Стала облаком в славе лучей.

Ахматова попусту словами не бросалась. А тем более словами, обращенными к Господу. Но даже если и не принимать во внимание, к КОМУ обращена эта молитва, даже если забыть, что произнесена (написана) она человеком религиозным, верующим, — поэты знают, что слово, сказанное в стихах, имеет обыкновение сбываться и ОПАСНО сбываться. Как же решилась она выговорить ТАКОЕ:

Отыми и ребенка, и друга,

И таинственный песенный дар…

Сильна, видать, была ее боль за Россию. А ведь на дворе был еще только пятнадцатый год, и страстное ее желание, «чтобы туча над темной Россией стала облаком в славе лучей», могло тогда означать только одно: чаяние победоносного выхода России из войны с Германией.

Но стихи, — как и люди, — имеют свою судьбу. И этому стихотворению Ахматовой суждено было вскоре обрести совсем другой смысл, стать в полном значении этого слова пророческим.

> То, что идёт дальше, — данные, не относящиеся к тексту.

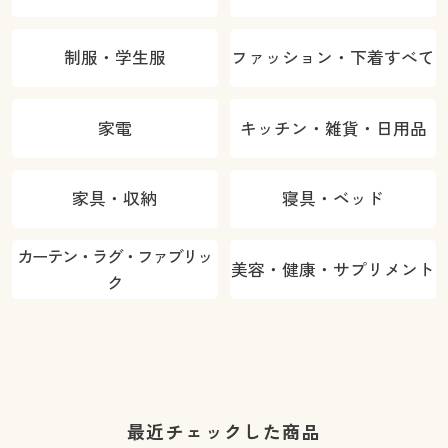
制服・学生服
ファッション・下着すべて
家電
キッチン・雑貨・日用品
家具・収納
寝具・ベッド
カーテン・ラグ・ファブリッ
美容・健康・サプリメント
ク
カラー・サイズを選択しカートに入れる
最近チェックした商品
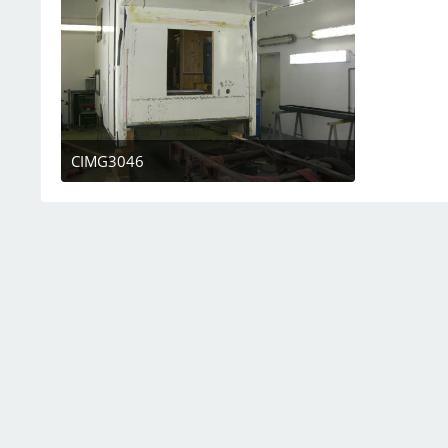
CIMG3046
7. März 2023 um 19:08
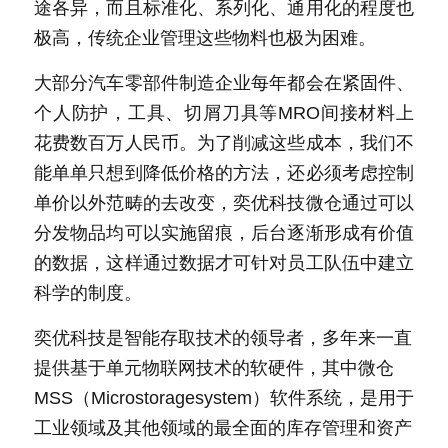
途各异，而且标准化、系列化、通用化的程度也
极高，传统企业管理这些物料也极为困难。
大部分汽车零部件制造企业每年都会在紧固件、
个人防护，工具、切屑刀具等MRO间接材料上
花费数百万人民币。为了削减这些成本，我们不
能单单只想到降低价格的方法，还必须考虑控制
单价以外范畴的去改变，奕优科技微仓通过可以
分发物品均可以实施留痕，后台逐渐形成有价值
的数据，这样通过数据才可针对员工队伍中建立
科学的制度。
奕优科技是智能存取技术的领导者，多年来一直
提供基于单元物联网技术的软硬件，其中微仓
MSS（Microstoragesystem）软件系统，是用于
工业领域及其他领域的最全面的库存管理和资产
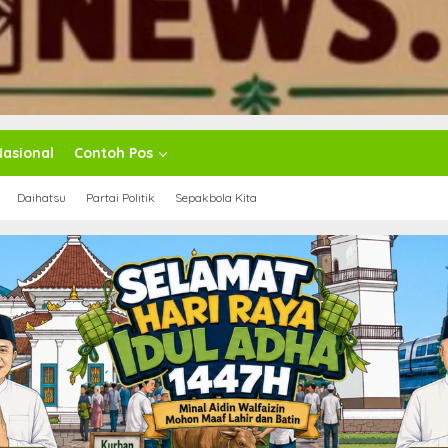
Nasional
Contoh Pos
Daihatsu
Partai Politik
Sepakbola Kita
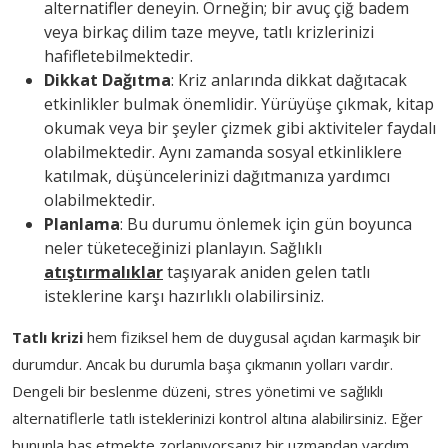
alternatifler deneyin. Örneğin; bir avuç çiğ badem
veya birkaç dilim taze meyve, tatlı krizlerinizi
hafifletebilmektedir.
Dikkat Dağıtma
: Kriz anlarında dikkat dağıtacak
etkinlikler bulmak önemlidir. Yürüyüşe çıkmak, kitap
okumak veya bir şeyler çizmek gibi aktiviteler faydalı
olabilmektedir. Aynı zamanda sosyal etkinliklere
katılmak, düşüncelerinizi dağıtmanıza yardımcı
olabilmektedir.
Planlama
: Bu durumu önlemek için gün boyunca
neler tüketeceğinizi planlayın. Sağlıklı
atıştırmalıklar
taşıyarak aniden gelen tatlı
isteklerine karşı hazırlıklı olabilirsiniz.
Tatlı krizi
hem fiziksel hem de duygusal açıdan karmaşık bir
durumdur. Ancak bu durumla başa çıkmanın yolları vardır.
Dengeli bir beslenme düzeni, stres yönetimi ve sağlıklı
alternatiflerle tatlı isteklerinizi kontrol altına alabilirsiniz. Eğer
bununla baş etmekte zorlanıyorsanız bir uzmandan yardım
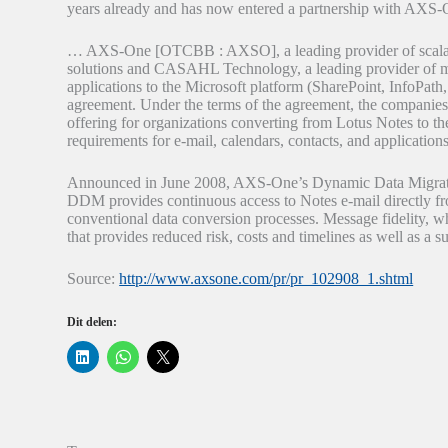
years already and has now entered a partnership with AXS-
… AXS-One [OTCBB : AXSO], a leading provider of scala
solutions and CASAHL Technology, a leading provider of mi
applications to the Microsoft platform (SharePoint, InfoPa
agreement. Under the terms of the agreement, the companies w
offering for organizations converting from Lotus Notes to t
requirements for e-mail, calendars, contacts, and application
Announced in June 2008, AXS-One’s Dynamic Data Migrator
DDM provides continuous access to Notes e-mail directly from
conventional data conversion processes. Message fidelity, whic
that provides reduced risk, costs and timelines as well as a 
Source:
http://www.axsone.com/pr/pr_102908_1.shtml
Dit delen:
K
K
K
l
l
l
i
i
i
k
k
k
o
o
o
m
m
m
o
t
t
p
e
e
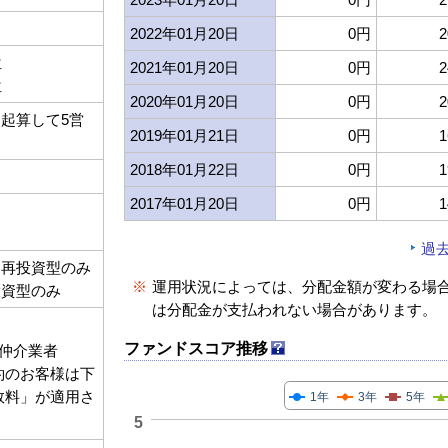
2022年01月20日
0円
2
位
2021年01月20日
0円
2
位
2020年01月20日
0円
2
起算して5営
2019年01月21日
0円
1
2018年01月22日
0円
1
2017年01月20日
0円
1
過
：再投資型のみ
※
運用状況によっては、分配金額が変わる場
投資型のみ
は分配金が支払われない場合があります。
ファンドスコア推移
仲介業者
契約のお客様は下
手数料」が適用さ
1年
3年
5年
5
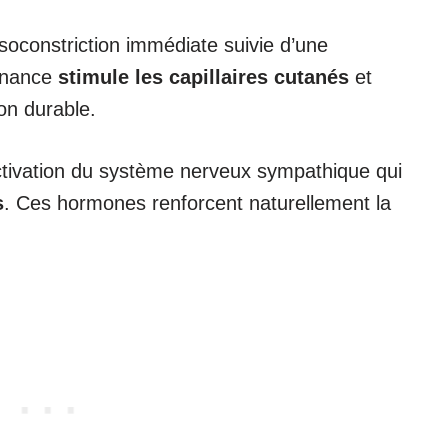
soconstriction immédiate suivie d’une
ernance
stimule les capillaires cutanés
et
çon durable.
ctivation du système nerveux sympathique qui
s
. Ces hormones renforcent naturellement la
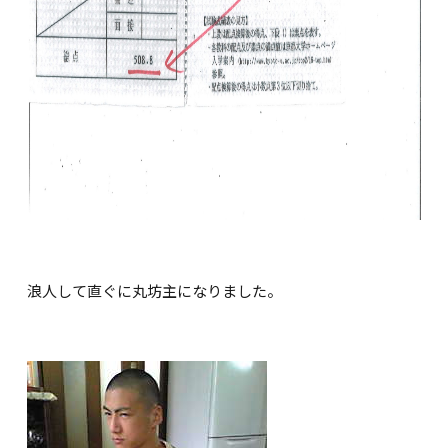
浪人して直ぐに丸坊主になりました。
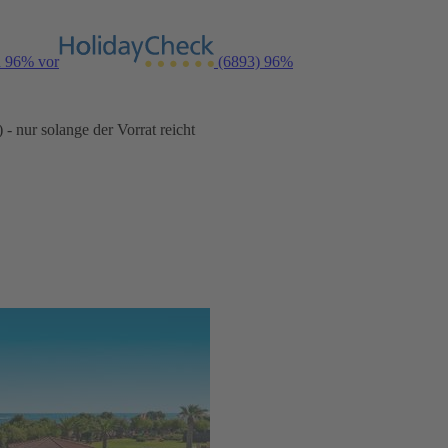
n 96% vor
(6893)
96%
- nur solange der Vorrat reicht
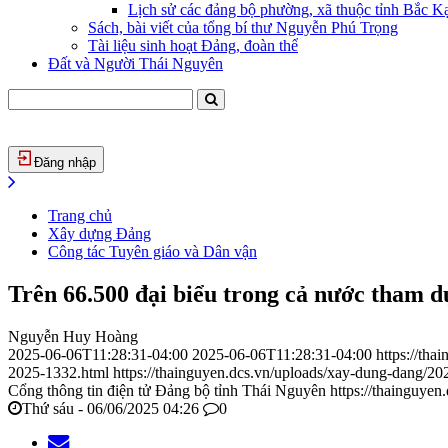
Lịch sử các đảng bộ phường, xã thuộc tỉnh Bắc Kạ
Sách, bài viết của tổng bí thư Nguyễn Phú Trọng
Tài liệu sinh hoạt Đảng, đoàn thể
Đất và Người Thái Nguyên
Đăng nhập
Trang chủ
Xây dựng Đảng
Công tác Tuyên giáo và Dân vận
Trên 66.500 đại biểu trong cả nước tham d
Nguyễn Huy Hoàng
2025-06-06T11:28:31-04:00
2025-06-06T11:28:31-04:00
https://th
2025-1332.html
https://thainguyen.dcs.vn/uploads/xay-dung-dang/
Cổng thông tin điện tử Đảng bộ tỉnh Thái Nguyên
https://thainguyen
Thứ sáu - 06/06/2025 04:26
0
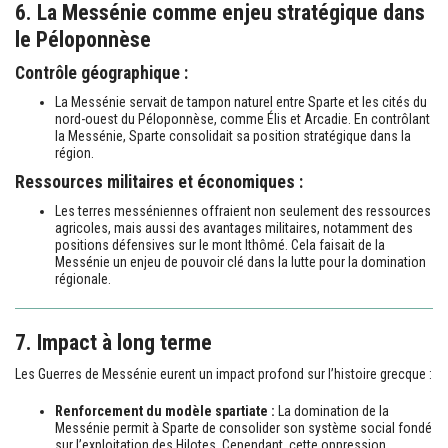
6. La Messénie comme enjeu stratégique dans
le Péloponnèse
Contrôle géographique :
La Messénie servait de tampon naturel entre Sparte et les cités du
nord-ouest du Péloponnèse, comme Élis et Arcadie. En contrôlant
la Messénie, Sparte consolidait sa position stratégique dans la
région.
Ressources militaires et économiques :
Les terres messéniennes offraient non seulement des ressources
agricoles, mais aussi des avantages militaires, notamment des
positions défensives sur le mont Ithômé. Cela faisait de la
Messénie un enjeu de pouvoir clé dans la lutte pour la domination
régionale.
7. Impact à long terme
Les Guerres de Messénie eurent un impact profond sur l’histoire grecque :
Renforcement du modèle spartiate :
La domination de la
Messénie permit à Sparte de consolider son système social fondé
sur l’exploitation des Hilotes. Cependant, cette oppression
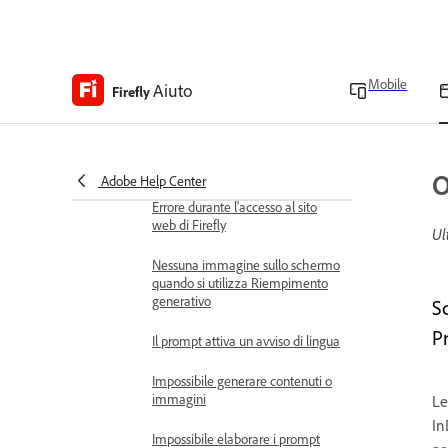
dei canali
Problemi noti e risolti
Mobile
Aiuto
Aggiorna, ridimensiona e
Firefly
clona i progetti generati
Risoluzione dei problemi
Limitazioni note in Firefly
O
Adobe Help Center
Errore durante l'accesso al sito
web di Firefly
Ul
Nessuna immagine sullo schermo
quando si utilizza Riempimento
generativo
S
Pr
Il prompt attiva un avviso di lingua
Impossibile generare contenuti o
immagini
Le
In
Impossibile elaborare i prompt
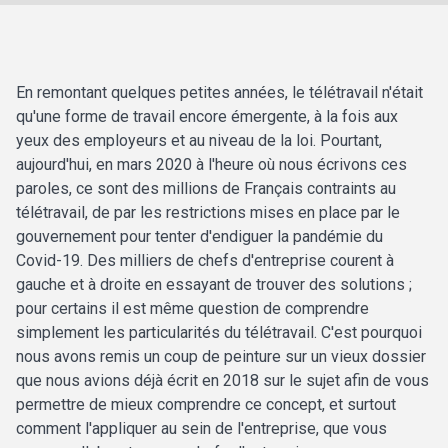
En remontant quelques petites années, le télétravail n'était
qu'une forme de travail encore émergente, à la fois aux
yeux des employeurs et au niveau de la loi. Pourtant,
aujourd'hui, en mars 2020 à l'heure où nous écrivons ces
paroles, ce sont des millions de Français contraints au
télétravail, de par les restrictions mises en place par le
gouvernement pour tenter d'endiguer la pandémie du
Covid-19. Des milliers de chefs d'entreprise courent à
gauche et à droite en essayant de trouver des solutions ;
pour certains il est même question de comprendre
simplement les particularités du télétravail. C'est pourquoi
nous avons remis un coup de peinture sur un vieux dossier
que nous avions déjà écrit en 2018 sur le sujet afin de vous
permettre de mieux comprendre ce concept, et surtout
comment l'appliquer au sein de l'entreprise, que vous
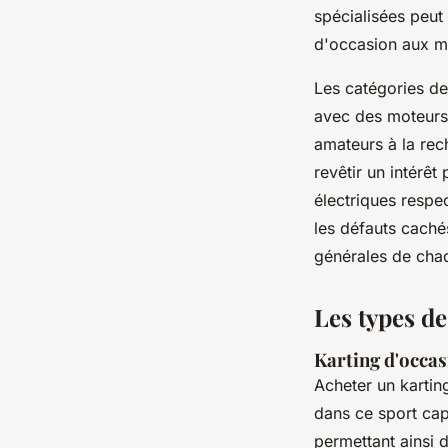
spécialisées peut
d'occasion aux m
Les catégories de
avec des moteurs 
amateurs à la rec
revêtir un intérêt
électriques respec
les défauts caché
générales de chaq
Les types de
Karting d'occa
Acheter un karti
dans ce sport cap
permettant ainsi d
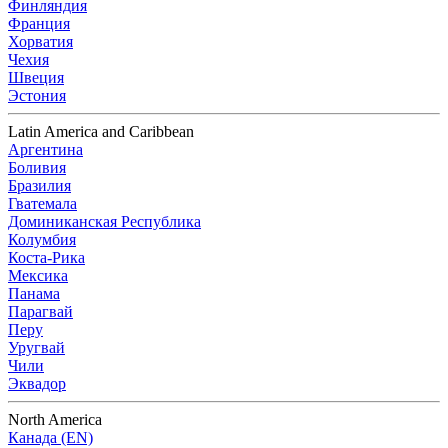
Финляндия
Франция
Хорватия
Чехия
Швеция
Эстония
Latin America and Caribbean
Аргентина
Боливия
Бразилия
Гватемала
Доминиканская Республика
Колумбия
Коста-Рика
Мексика
Панама
Парагвай
Перу
Уругвай
Чили
Эквадор
North America
Канада (EN)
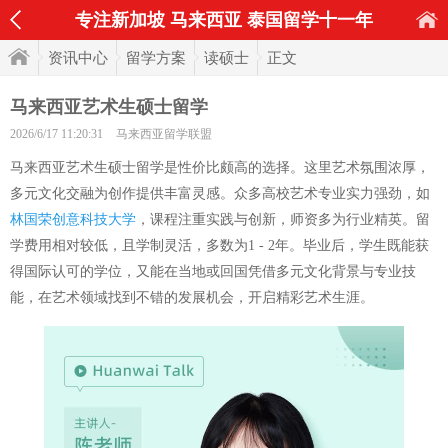
专注新加坡 马来西亚 泰国留学十一年
资讯中心
留学方案
读硕士
正文
马来西亚艺术生硕士留学
2026/6/17 11:20:31
马来西亚留学联盟
马来西亚艺术生硕士留学是性价比颇高的选择。这里艺术氛围浓厚，
多元文化交融为创作提供丰富灵感。众多高校艺术专业实力强劲，如
林国荣创意科技大学
，课程注重实践与创新，师资多为行业精英。留
学费用相对较低，且学制灵活，多数为1 - 2年。毕业后，学生既能获
得国际认可的学位，又能在当地或回国凭借多元文化背景与专业技
能，在艺术领域找到不错的发展机会，开启精彩艺术生涯。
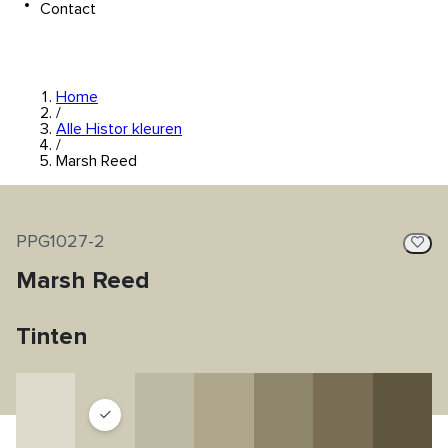
Contact
Home
/
Alle Histor kleuren
/
Marsh Reed
PPG1027-2
Marsh Reed
Tinten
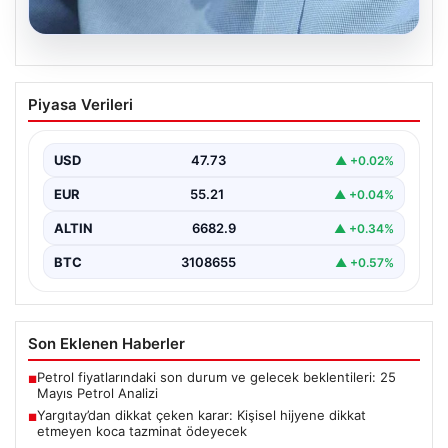
08.08.2026
Yargıtay’dan dikkat çeken karar: Kişisel
Piyasa Verileri
hijyene dikkat etmeyen koca tazminat
ödeyecek
USD
47.73
▲ +0.02%
Yargıtay 2. Hukuk Dairesi, emsal teşkil edebilecek bir
boşanma davasında, eşinin tüm uyarılarına rağmen…
EUR
55.21
▲ +0.04%
ALTIN
6682.9
▲ +0.34%
BTC
3108655
▲ +0.57%
Son Eklenen Haberler
Petrol fiyatlarındaki son durum ve gelecek beklentileri: 25
■
Mayıs Petrol Analizi
Yargıtay’dan dikkat çeken karar: Kişisel hijyene dikkat
■
etmeyen koca tazminat ödeyecek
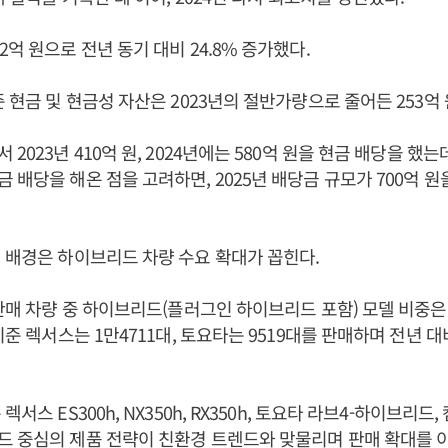
억 원으로 전년 동기 대비 24.8% 증가했다.
준 현금 및 현금성 자산은 2023년의 절반가량으로 줄어든 253억
2023년 410억 원, 2024년에는 580억 원을 현금 배당을 했는
 배당을 해온 점을 고려하면, 2025년 배당금 규모가 700억 
 배경은 하이브리드 차량 수요 확대가 꼽힌다.
 판매 차량 중 하이브리드(플러그인 하이브리드 포함) 모델 비중은 
기준 렉서스는 1만4711대, 토요타는 9519대를 판매하며 전년 대비 각
렉서스 ES300h, NX350h, RX350h, 토요타 라브4-하이브리드
 중심의 제품 전략이 친환경 트렌드와 맞물리며 판매 확대를 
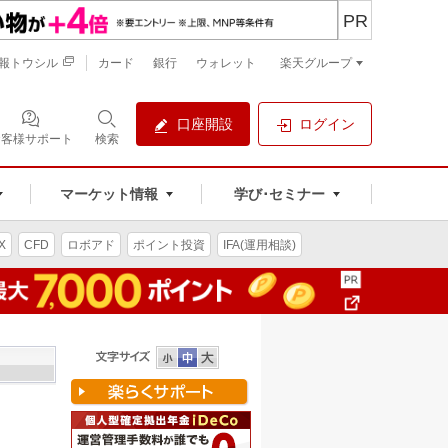
PR
報トウシル
カード
銀行
ウォレット
楽天グループ
口座開設
ログイン
お客様サポート
検索
マーケット情報
学び･セミナー
X
CFD
ロボアド
ポイント投資
IFA(運用相談)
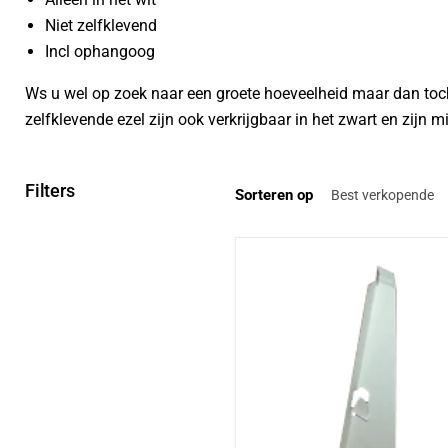
Niet zelfklevend
Incl ophangoog
Ws u wel op zoek naar een groete hoeveelheid maar dan toch
zelfklevende ezel zijn ook verkrijgbaar in het zwart en zij
Filters
Sorteren op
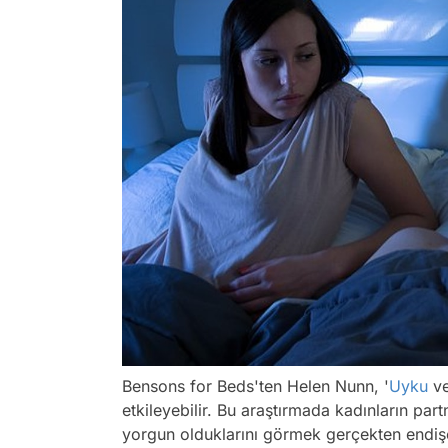
Bensons for Beds'ten Helen Nunn,
'
Uyku
ve
etkileyebilir. Bu araştırmada kadınların par
yorgun olduklarını görmek gerçekten endişe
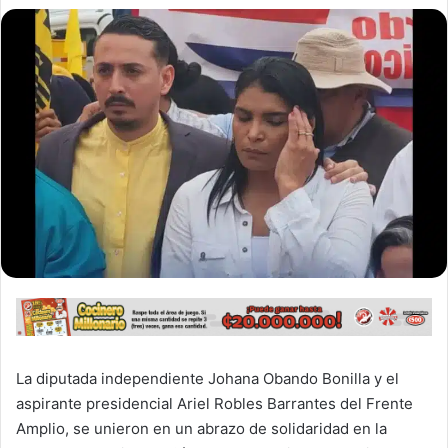
La diputada independiente Johana Obando Bonilla y el
aspirante presidencial Ariel Robles Barrantes del Frente
Amplio, se unieron en un abrazo de solidaridad en la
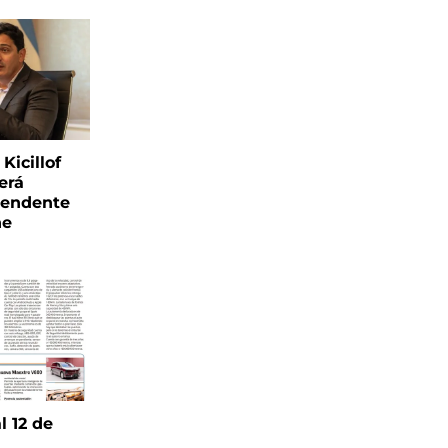
Kicillof
erá
tendente
ne
l 12 de
6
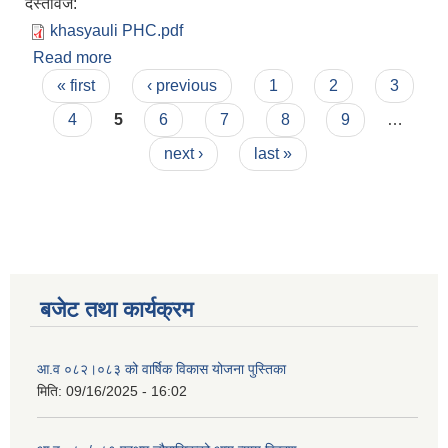
दस्तावेज:
khasyauli PHC.pdf
Read more
about खस्यौली प्राथमिक स्वास्थ्य केन्द्रको सामाजिक
Pages
परीक्षण
« first
‹ previous
1
2
3
4
5
6
7
8
9
…
next ›
last »
बजेट तथा कार्यक्रम
आ.व ०८२।०८३ को वार्षिक विकास योजना पुस्तिका
मिति:
09/16/2025 - 16:02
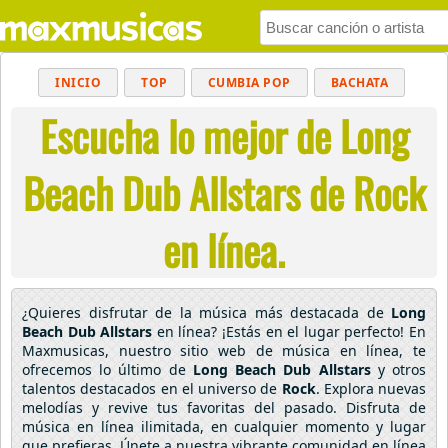
INICIO
TOP
CUMBIA POP
BACHATA
Escucha lo mejor de Long
POP
MUSICA CRISTIANA
REGGAETON
BALADAS
ALTERNATIVO
ELECTRÓNICA
Beach Dub Allstars de Rock
CUMBIAS
en línea.
¿Quieres disfrutar de la música más destacada de
Long
Beach Dub Allstars
en línea? ¡Estás en el lugar perfecto! En
Maxmusicas, nuestro sitio web de música en línea, te
ofrecemos lo último de
Long Beach Dub Allstars
y otros
talentos destacados en el universo de
Rock
. Explora nuevas
melodías y revive tus favoritas del pasado. Disfruta de
música en línea ilimitada, en cualquier momento y lugar
que prefieras. Únete a nuestra vibrante comunidad en línea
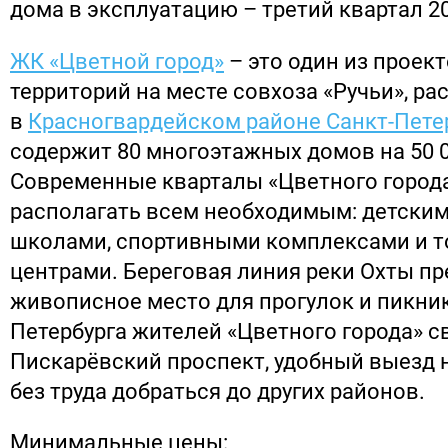
дома в эксплуатацию – третий квартал 20
ЖК «Цветной город»
– это один из проек
территорий на месте совхоза «Ручьи», р
в
Красногвардейском районе Санкт-Пете
содержит 80 многоэтажных домов на 50 0
Современные кварталы «Цветного города
располагать всем необходимым: детским
школами, спортивными комплексами и 
центрами. Береговая линия реки Охты пр
живописное место для прогулок и пикни
Петербурга жителей «Цветного города» с
Пискарёвский проспект, удобный выезд 
без труда добраться до других районов.
Минимальные цены:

31 декабря 1917 года О. Мандельштам опубликовал в газете «Воля народа» стихотворение «Кассандре»:

Я не искал в цветущие мгновенья

Твоих, Кассандра, губ, твоих, Кассандра, глаз,

Но в декабре — торжественное бденье —

Воспоминанье мучит нас!

И в декабре семнадцатого года

Всё потеряли мы любя:

Один ограблен волею народа,

Другой ограбил сам себя…

На площади с броневиками

Я вижу человека: он

Волков горящими пугает головнями:

Свобода, равенство, закон!

Касатка, милая Кассандра,

Ты стонешь, ты горишь — зачем

Сияло солнце Александра

Сто лет назад, сияло всем?

Ахматова писала, что стихотворение это посвящено ей. Стало быть, Кассандра — это она.

Какие же ее пророчества мог иметь он при этом в виду?

Вот как отвечает на этот вопрос историк. Не историк литературы, заметьте, а историк, занятый изучением тогдашней общественной и политической атмосферы:

Я убежден в том, что если Мандельштам называет Ахматову Кассандрой в декабре 1917 года, то он имеет в виду не общий дух ахматовской поэзии, а конкретные произведения и события. Первый, как нам представляется, ключ к отождествлению «кассандрина слоя» в ахматовской поэзии мы находим в газете «Право народа» (орган кооперативных союзов и объединений), редактировавшейся Е.Кусковой и А.Чаяновым; 26 ноября (9 декабря по новому стилю) 1917 года газета помещает на первой полосе широко известное ахматовское стихотворение «Молитва», впервые опубликованное еще в 1915 году в сборнике «Война в русской поэзии»…

В 1915 году «Молитва» соотносилась с тяжелым военным опытом России…

В 1917 году «Молитва» попадает в совершенно новый контекст. Она публикуется как часть некоего целостного публицистического сообщения. Рядом с ней публикуются материалы, посвященные весьма актуальному тогда вопросу о созыве Учредительного собрания (в котором, как известно, большевики получили лишь небольшое количество мандатов) и чаемой передачи власти этому первому свободно избранному российскому парламенту…

Совершенно очевидно, что перепубликация «Молитвы» в этом контексте меняет — пусть окказионально — референты{5} последних трех строк стихотворения; томительные дни, туча над темной Россией, облако в славе лучей приобретают, во-первых, актуальный характер, связанный с политическими событиями тех дней, а, во-вторых, могут рассматриваться, возможно и самой Ахматовой, как реализация некоторого прошлого пророчества, впервые сделанного в первой публикации «Молитвы». Если это так, то с некоторой внутренне-авторской точки зрения правильнее было бы говорить, по крайней мере применительно к «Молитве», а также к некоторым другим стихотворениям этого периода (о чем речь будет идти ниже), о модели самоощущения библейской пророчицы, наряду с моделью Кассандры

Но вернемся к 26 ноября 1917 года по старому стилю. Почему мы сочли возможным увидеть в ахматовском чаянии будущего преображения судьбы России (облако в славе лучей) актуальный политический намек?